*** GIVEN DATA ***

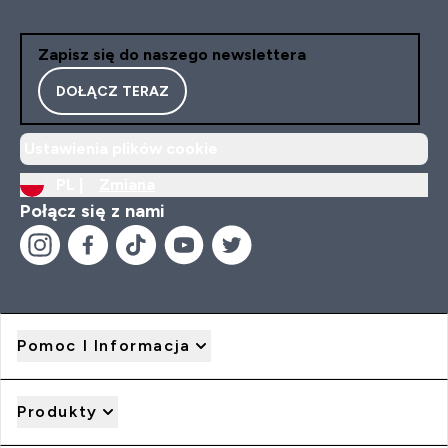
Zapisz się do naszego newslettera
DOŁĄCZ TERAZ
Ustawienia plików cookie
PL |
Zmiana
Połącz się z nami
Pomoc I Informacja
Produkty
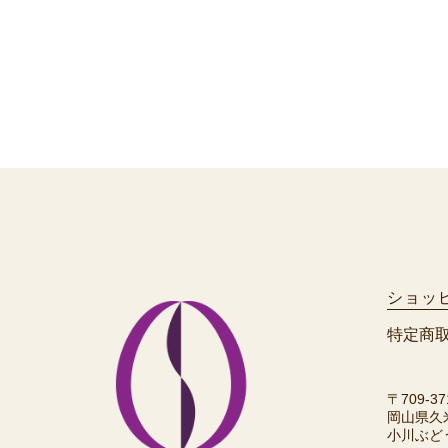
ショッ
特定商
〒709-37
岡山県久
小川ぶど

*** End of GIVEN DATA ***

**YOUR ASSIGNMENT:**
In your copy, the listing above should appear word for word, with no images.

**RESPONSE BOX:**
Zapisz się do naszego newslettera
DOŁĄCZ TERAZ
Ustawienia plików cookie
PL |
Zmiana
Połącz się z nami
Pomoc I Informacja
Produkty
ショッ
特定商
〒709-37
岡山県久
小川ぶど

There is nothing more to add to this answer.